Start of Data shown

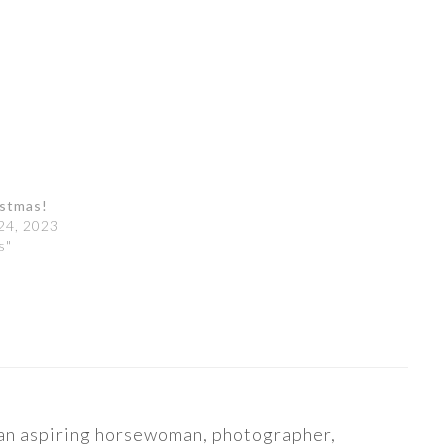
istmas!
24, 2023
s"
s an aspiring horsewoman, photographer,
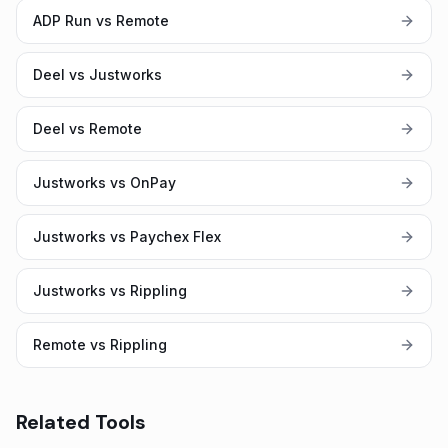
ADP Run vs Remote
Deel vs Justworks
Deel vs Remote
Justworks vs OnPay
Justworks vs Paychex Flex
Justworks vs Rippling
Remote vs Rippling
Related Tools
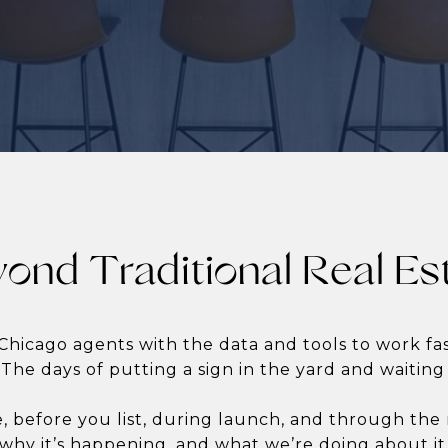
ond Traditional Real Es
Chicago agents with the data and tools to work f
 The days of putting a sign in the yard and waiting
e, before you list, during launch, and through th
why it’s happening, and what we’re doing about it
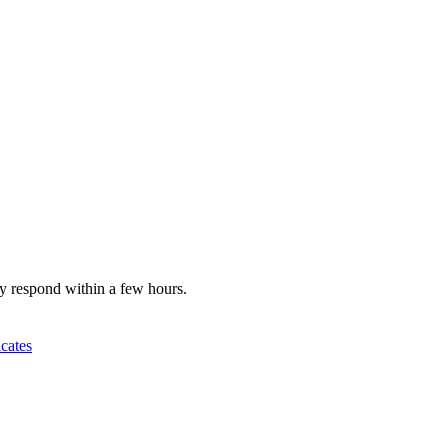
y respond within a few hours.
icates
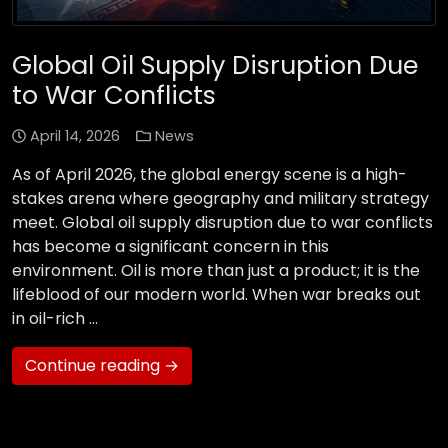
Global Oil Supply Disruption Due
to War Conflicts
April 14, 2026
News
As of April 2026, the global energy scene is a high-
stakes arena where geography and military strategy
meet. Global oil supply disruption due to war conflicts
has become a significant concern in this
environment. Oil is more than just a product; it is the
lifeblood of our modern world. When war breaks out
in oil-rich …
Continue reading →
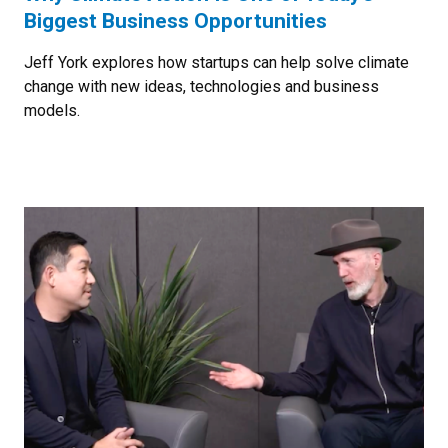
Biggest Business Opportunities
Jeff York explores how startups can help solve climate
change with new ideas, technologies and business
models.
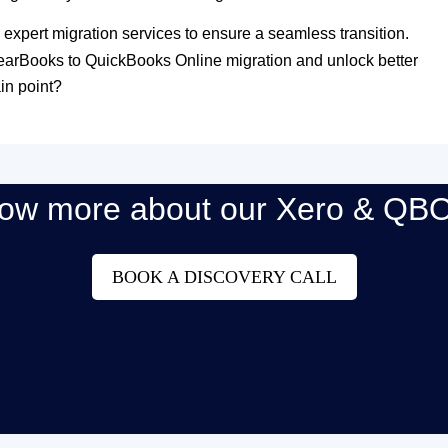
 expert migration services to ensure a seamless transition.
learBooks to QuickBooks Online migration and unlock better
in point?
now more about our Xero & QBO
BOOK A DISCOVERY CALL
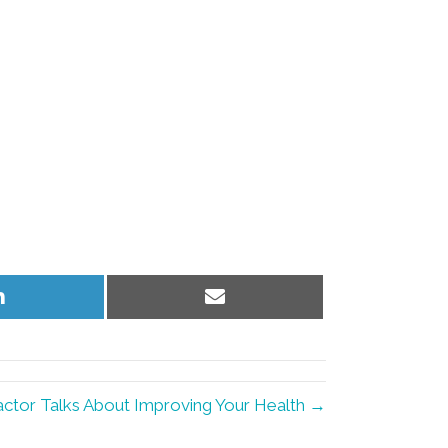
Share
Share
on
on
LinkedIn
Email
actor Talks About Improving Your Health →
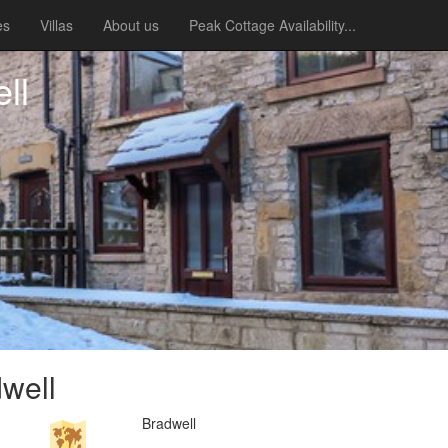
es
Villas
About us
Peak Cottage Availability...
ll
well
Bradwell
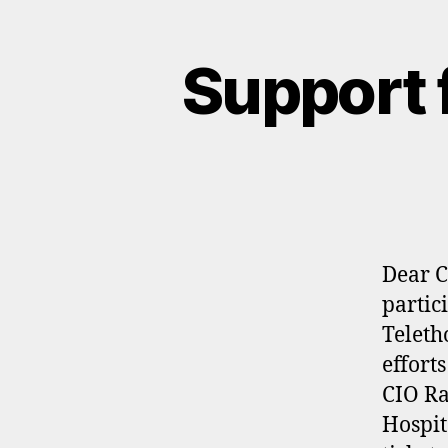
Support 
Dear C
partic
Teleth
effort
CIO Ra
Hospit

End of Data shown

= Assigned task =
Give back every record exactly, dropping its pictures.

= Response area =
istmas!
24, 2023
s"
s an aspiring horsewoman, photographer,
ADP Run vs Remote
Deel vs Justworks
Deel vs Remote
Justworks vs OnPay
Justworks vs Paychex Flex
Justworks vs Rippling
Remote vs Rippling
Related Tools
ond Traditional Real Es
Chicago agents with the data and tools to work f
 The days of putting a sign in the yard and waiting
e, before you list, during launch, and through th
why it’s happening, and what we’re doing about it
y respond within a few hours.
icates
Global Oil Supply Disruption Due
to War Conflicts
April 14, 2026
News
As of April 2026, the global energy scene is a high-
stakes arena where geography and military strategy
meet. Global oil supply disruption due to war conflicts
has become a significant concern in this
environment. Oil is more than just a product; it is the
lifeblood of our modern world. When war breaks out
in oil-rich …
Continue reading →
Biggest Business Opportunities
Jeff York explores how startups can help solve climate
change with new ideas, technologies and business
models.
 expert migration services to ensure a seamless transition.
learBooks to QuickBooks Online migration and unlock better
in point?
now more about our Xero & QBO
BOOK A DISCOVERY CALL
Share
Share
on
on
LinkedIn
Email
actor Talks About Improving Your Health →
es
Villas
About us
Peak Cottage Availability...
ll
well
Bradwell
Support 
Dear C
partic
Teleth
effort
CIO Ra
Hospit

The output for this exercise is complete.